Wednesday was the second of several listening sessions that are part of a public comment period on the initiative. Specifically, the administration is asking for feedback about the Atlas and how it can serve as a useful tool for the public.
Below is the 90-second (capped) public comment that I delivered on the need to follow California’s lead to protect more of our oceans.
My name is Meghan Hurley and I’m an ocean conservation associate with Environment California
California’s coast and ocean are a vital part of the state’s identity. They hold the mystery, beauty and wildness that makes California so special. They are home to remarkable biodiversity, including sea otters and their kelp forest homes, coral reefs and the small life within them, and staggeringly large whales. That’s why California has led the U.S. efforts to protect ocean places.

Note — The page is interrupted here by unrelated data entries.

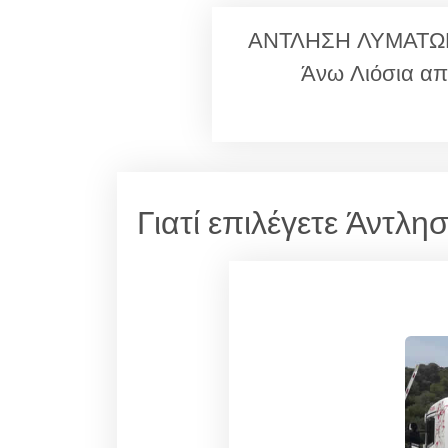
ΑΝΤΛΗΣΗ ΛΥΜΑΤΩΝ Ά
Άνω Λιόσια απ
Γιατί επιλέγετε Άντλ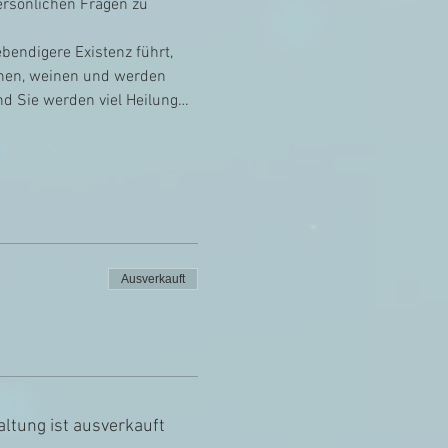
persönlichen Fragen zu 
bendigere Existenz führt, 
chen, weinen und werden 
d Sie werden viel Heilung…
Ausverkauft
altung ist ausverkauft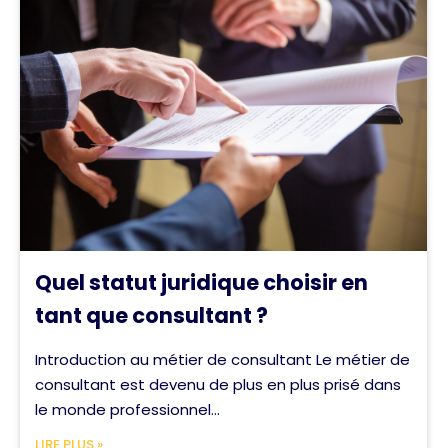
Quel statut juridique choisir en
tant que consultant ?
Introduction au métier de consultant Le métier de
consultant est devenu de plus en plus prisé dans
le monde professionnel...
LIRE PLUS »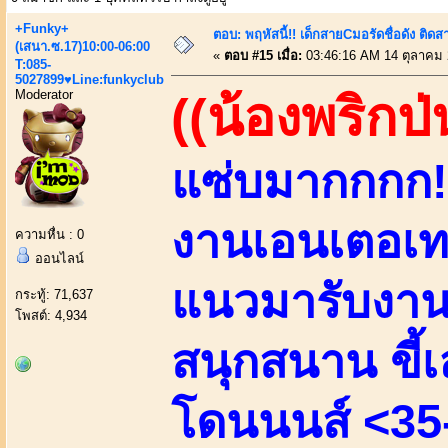
+Funky+
ตอบ: พฤหัสนี้!! เด็กสายCมอรัดชื่อดัง ติ
(เสนา.ซ.17)10:00-06:00
«
ตอบ #15 เมื่อ:
03:46:16 AM 14 ตุลาคม 
T:085-
5027899♥Line:funkyclub
Moderator
((น้องพริกป่
แซ่บมากกกก!!
งานเอนเตอเทน
ความหื่น : 0
ออนไลน์
แนวมารับงานเ
กระทู้: 71,637
โพสต์: 4,934
สนุกสนาน ขี้เล
โดนนนส์ <35-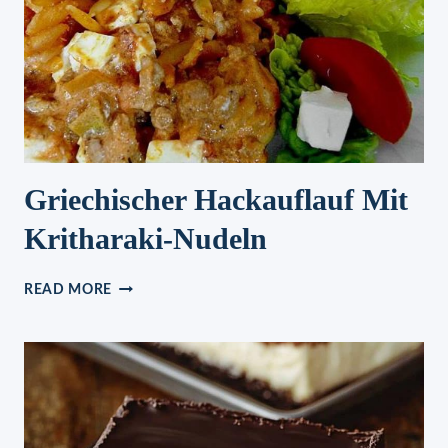
Griechischer Hackauflauf Mit
Kritharaki-Nudeln
GRIECHISCHER
READ MORE
HACKAUFLAUF
MIT
KRITHARAKI-
NUDELN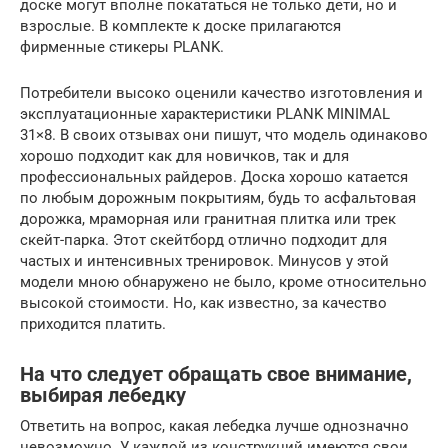
доске могут вполне покататься не только дети, но и
взрослые. В комплекте к доске прилагаются
фирменные стикеры PLANK.
Потребители высоко оценили качество изготовления и
эксплуатационные характеристики PLANK MINIMAL
31×8. В своих отзывах они пишут, что модель одинаково
хорошо подходит как для новичков, так и для
профессиональных райдеров. Доска хорошо катается
по любым дорожным покрытиям, будь то асфальтовая
дорожка, мраморная или гранитная плитка или трек
скейт-парка. Этот скейтборд отлично подходит для
частых и интенсивных тренировок. Минусов у этой
модели мною обнаружено не было, кроме относительно
высокой стоимости. Но, как известно, за качество
приходится платить.
На что следует обращать свое внимание,
выбирая лебедку
Ответить на вопрос, какая лебедка лучше однозначно
невозможно. У каждой из конструкций имеются свои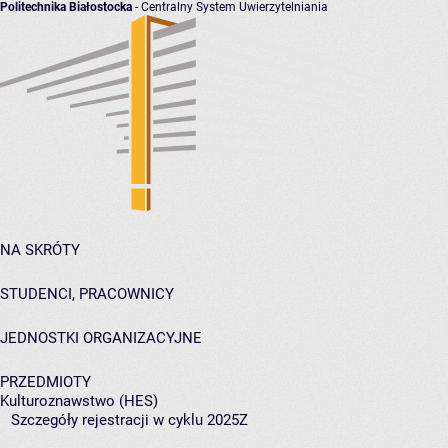
Politechnika Białostocka
- Centralny System Uwierzytelniania
NA SKRÓTY
STUDENCI, PRACOWNICY
JEDNOSTKI ORGANIZACYJNE
PRZEDMIOTY
Kulturoznawstwo (HES)
Szczegóły rejestracji w cyklu 2025Z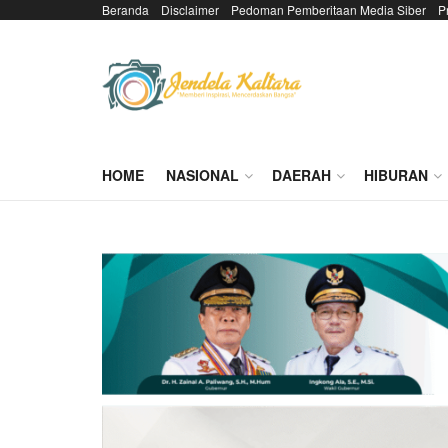
Beranda
Disclaimer
Pedoman Pemberitaan Media Siber
P
HOME
NASIONAL
DAERAH
HIBURAN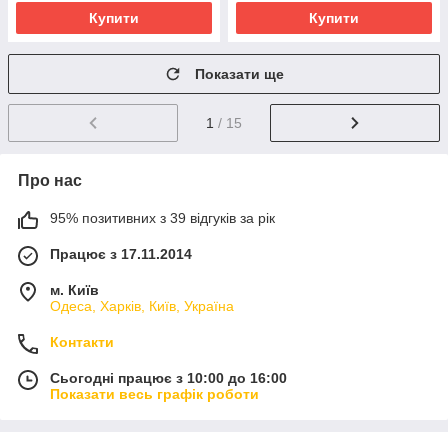
Купити
Купити
Показати ще
1
/ 15
Про нас
95% позитивних з 39 відгуків за рік
Працює з 17.11.2014
м. Київ
Одеса, Харків, Київ, Україна
Контакти
Сьогодні працює з 10:00 до 16:00
Показати весь графік роботи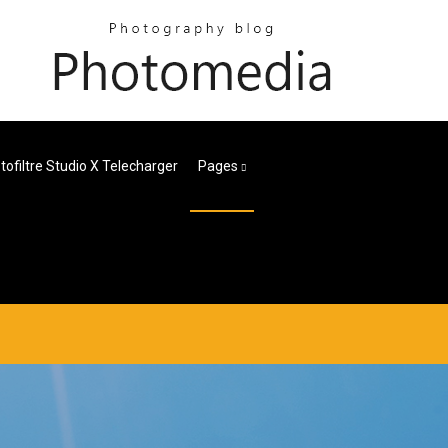
tofiltre Studio X Telecharger
Pages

Atlas should reflect the work California has done to protect the ocean by distinguishing between different levels of protection in line with the MPA Guide categories. Highly to fully protected areas are scientifically proven to support significantly more ocean life, and benefit the climate far more, than lightly protected areas.
The science also shows that we need to protect one third of the ocean in these highly- to fully protected areas to allow ocean life to recover and thrive. This should include more areas off of California’s coast, home to some of the most biodiverse ocean areas in the world.
We need these protections so generations of Californians can continue to enjoy the beauty and soothing influence of our oceans. We need highly to fully protected ocean places, for our own sake and for the sake of the life that inhabits that watery world.